**ABOUT THIS EXERCISE:**
Collect each line of the records containing the string "начнется".

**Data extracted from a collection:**
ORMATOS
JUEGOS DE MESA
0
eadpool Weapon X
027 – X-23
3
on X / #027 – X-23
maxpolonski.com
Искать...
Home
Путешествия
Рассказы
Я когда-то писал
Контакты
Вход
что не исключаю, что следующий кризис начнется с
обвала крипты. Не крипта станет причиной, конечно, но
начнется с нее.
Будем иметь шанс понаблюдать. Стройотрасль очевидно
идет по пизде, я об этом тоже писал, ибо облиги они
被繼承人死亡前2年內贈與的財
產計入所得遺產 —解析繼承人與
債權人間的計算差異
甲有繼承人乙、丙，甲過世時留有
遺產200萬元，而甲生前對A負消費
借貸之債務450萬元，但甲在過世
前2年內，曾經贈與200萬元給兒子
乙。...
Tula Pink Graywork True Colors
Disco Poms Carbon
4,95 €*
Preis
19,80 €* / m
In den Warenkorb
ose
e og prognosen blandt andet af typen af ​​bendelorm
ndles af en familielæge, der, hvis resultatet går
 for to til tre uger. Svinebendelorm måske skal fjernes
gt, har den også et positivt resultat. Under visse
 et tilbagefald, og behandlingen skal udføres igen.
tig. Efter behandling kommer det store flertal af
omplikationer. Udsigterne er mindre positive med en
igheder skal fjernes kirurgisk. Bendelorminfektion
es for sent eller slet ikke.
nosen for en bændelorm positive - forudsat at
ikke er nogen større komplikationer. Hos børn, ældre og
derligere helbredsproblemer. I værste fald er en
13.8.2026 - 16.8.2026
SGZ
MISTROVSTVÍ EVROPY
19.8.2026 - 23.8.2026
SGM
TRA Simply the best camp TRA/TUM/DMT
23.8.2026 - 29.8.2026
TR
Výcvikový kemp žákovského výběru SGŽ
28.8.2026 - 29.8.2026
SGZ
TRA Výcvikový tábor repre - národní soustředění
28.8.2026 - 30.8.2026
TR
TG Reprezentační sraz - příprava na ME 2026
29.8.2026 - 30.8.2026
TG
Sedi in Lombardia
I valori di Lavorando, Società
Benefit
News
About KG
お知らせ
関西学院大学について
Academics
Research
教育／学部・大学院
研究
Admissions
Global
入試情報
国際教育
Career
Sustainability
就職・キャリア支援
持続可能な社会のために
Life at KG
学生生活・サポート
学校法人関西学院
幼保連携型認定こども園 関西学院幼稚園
...
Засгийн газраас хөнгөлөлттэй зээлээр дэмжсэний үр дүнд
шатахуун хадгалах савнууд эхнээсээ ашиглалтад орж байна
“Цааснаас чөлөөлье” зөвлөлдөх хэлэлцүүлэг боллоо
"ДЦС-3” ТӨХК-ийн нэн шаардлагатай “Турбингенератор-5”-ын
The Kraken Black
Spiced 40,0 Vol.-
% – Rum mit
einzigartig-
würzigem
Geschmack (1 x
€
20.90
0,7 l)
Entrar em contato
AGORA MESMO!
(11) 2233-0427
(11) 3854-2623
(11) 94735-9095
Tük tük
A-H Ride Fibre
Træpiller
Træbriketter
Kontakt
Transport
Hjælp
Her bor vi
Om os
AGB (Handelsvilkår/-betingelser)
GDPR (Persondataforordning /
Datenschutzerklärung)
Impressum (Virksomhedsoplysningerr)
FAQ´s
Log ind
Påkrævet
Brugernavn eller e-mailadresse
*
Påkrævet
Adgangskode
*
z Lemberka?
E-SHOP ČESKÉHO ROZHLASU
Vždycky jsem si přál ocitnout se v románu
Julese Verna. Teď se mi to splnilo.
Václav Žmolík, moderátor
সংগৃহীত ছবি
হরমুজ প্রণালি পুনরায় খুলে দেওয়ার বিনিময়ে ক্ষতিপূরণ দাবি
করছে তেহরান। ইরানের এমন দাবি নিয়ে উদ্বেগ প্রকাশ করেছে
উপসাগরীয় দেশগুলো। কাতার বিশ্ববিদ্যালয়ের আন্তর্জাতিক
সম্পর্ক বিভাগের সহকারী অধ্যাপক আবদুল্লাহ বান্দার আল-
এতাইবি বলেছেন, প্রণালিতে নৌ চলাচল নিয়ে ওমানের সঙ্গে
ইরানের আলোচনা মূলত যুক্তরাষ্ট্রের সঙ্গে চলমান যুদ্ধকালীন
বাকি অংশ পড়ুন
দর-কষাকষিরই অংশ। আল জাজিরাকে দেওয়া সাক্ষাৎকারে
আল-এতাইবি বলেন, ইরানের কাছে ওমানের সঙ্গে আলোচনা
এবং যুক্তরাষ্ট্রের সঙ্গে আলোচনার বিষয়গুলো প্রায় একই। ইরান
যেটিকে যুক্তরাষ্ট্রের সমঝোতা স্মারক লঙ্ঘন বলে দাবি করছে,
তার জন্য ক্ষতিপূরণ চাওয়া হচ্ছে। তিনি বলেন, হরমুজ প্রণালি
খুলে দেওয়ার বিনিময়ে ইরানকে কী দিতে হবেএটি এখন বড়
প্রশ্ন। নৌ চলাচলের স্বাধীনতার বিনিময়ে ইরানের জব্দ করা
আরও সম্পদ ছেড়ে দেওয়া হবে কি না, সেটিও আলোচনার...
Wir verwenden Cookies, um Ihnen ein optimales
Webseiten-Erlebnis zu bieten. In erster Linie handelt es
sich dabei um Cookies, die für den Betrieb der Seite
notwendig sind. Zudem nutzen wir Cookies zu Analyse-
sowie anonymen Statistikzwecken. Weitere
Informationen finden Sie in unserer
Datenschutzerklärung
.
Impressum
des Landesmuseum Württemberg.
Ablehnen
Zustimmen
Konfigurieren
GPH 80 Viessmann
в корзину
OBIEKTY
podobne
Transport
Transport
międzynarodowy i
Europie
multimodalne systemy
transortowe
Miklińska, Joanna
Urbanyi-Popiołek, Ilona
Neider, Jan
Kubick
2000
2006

**TASK SOLUTION:**
что не исключаю, что следующий кризис начнется с
начнется с нее.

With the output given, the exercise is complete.